## [Task details]
All of the records that follow need to be copied word for word, without the pictures.

## [Available data]
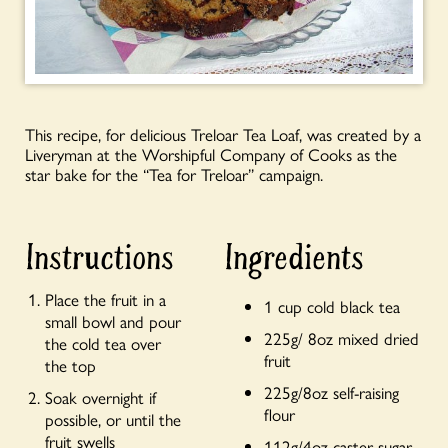
This recipe, for delicious Treloar Tea Loaf, was created by a
Liveryman at the Worshipful Company of Cooks as the
star bake for the “Tea for Treloar” campaign.
Instructions
Ingredients
Place the fruit in a
1 cup cold black tea
small bowl and pour
225g/ 8oz mixed dried
the cold tea over
fruit
the top
225g/8oz self-raising
Soak overnight if
flour
possible, or until the
fruit swells
112g/4oz caster sugar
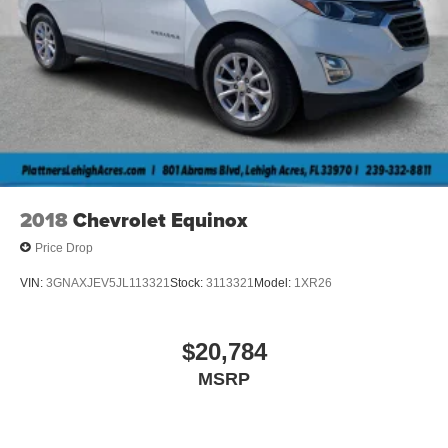
2018
Chevrolet Equinox
Price Drop
VIN:
3GNAXJEV5JL113321
Stock:
3113321
Model:
1XR26
$20,784
MSRP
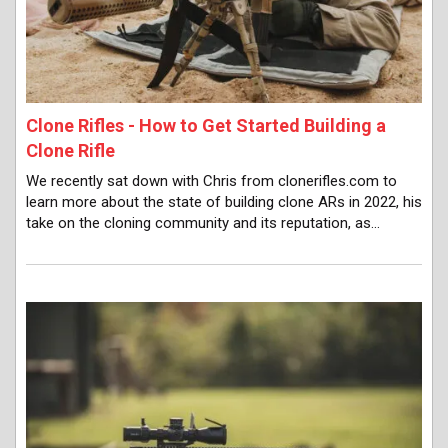
Clone Rifles - How to Get Started Building a
Clone Rifle
We recently sat down with Chris from clonerifles.com to
learn more about the state of building clone ARs in 2022, his
take on the cloning community and its reputation, as…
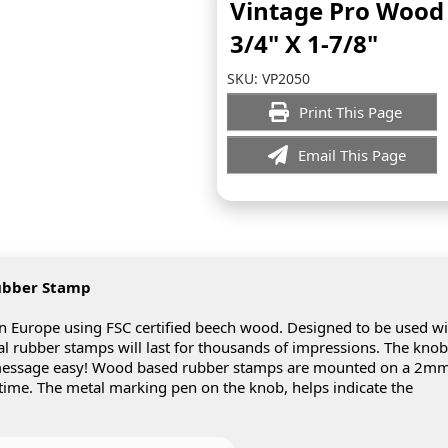
Vintage Pro Woo
3/4" X 1-7/8"
SKU:
VP2050
Print This Page
Email This Page
ubber Stamp
Europe using FSC certified beech wood. Designed to be used wi
real rubber stamps will last for thousands of impressions. The knob
 message easy! Wood based rubber stamps are mounted on a 2m
 time. The metal marking pen on the knob, helps indicate the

## [Output for this exercise]
This recipe, for delicious Treloar Tea Loaf, was created by a
Liveryman at the Worshipful Company of Cooks as the
star bake for the “Tea for Treloar” campaign.
Instructions
Ingredients
Place the fruit in a
1 cup cold black tea
small bowl and pour
225g/ 8oz mixed dried
the cold tea over
fruit
the top
225g/8oz self-raising
Soak overnight if
flour
possible, or until the
fruit swells
112g/4oz caster sugar
2018
Chevrolet Equinox
Price Drop
VIN:
3GNAXJEV5JL113321
Stock:
3113321
Model:
1XR26
$20,784
MSRP
Clone Rifles - How to Get Started Building a
Clone Rifle
We recently sat down with Chris from clonerifles.com to
learn more about the state of building clone ARs in 2022, his
take on the cloning community and its reputation, as…
Vintage Pro Woo
3/4" X 1-7/8"
SKU:
VP2050
Print This Page
Email This Page
ubber Stamp
Europe using FSC certified beech wood. Designed to be used wi
real rubber stamps will last for thousands of impressions. The knob
 message easy! Wood based rubber stamps are mounted on a 2m
 time. The metal marking pen on the knob, helps indicate the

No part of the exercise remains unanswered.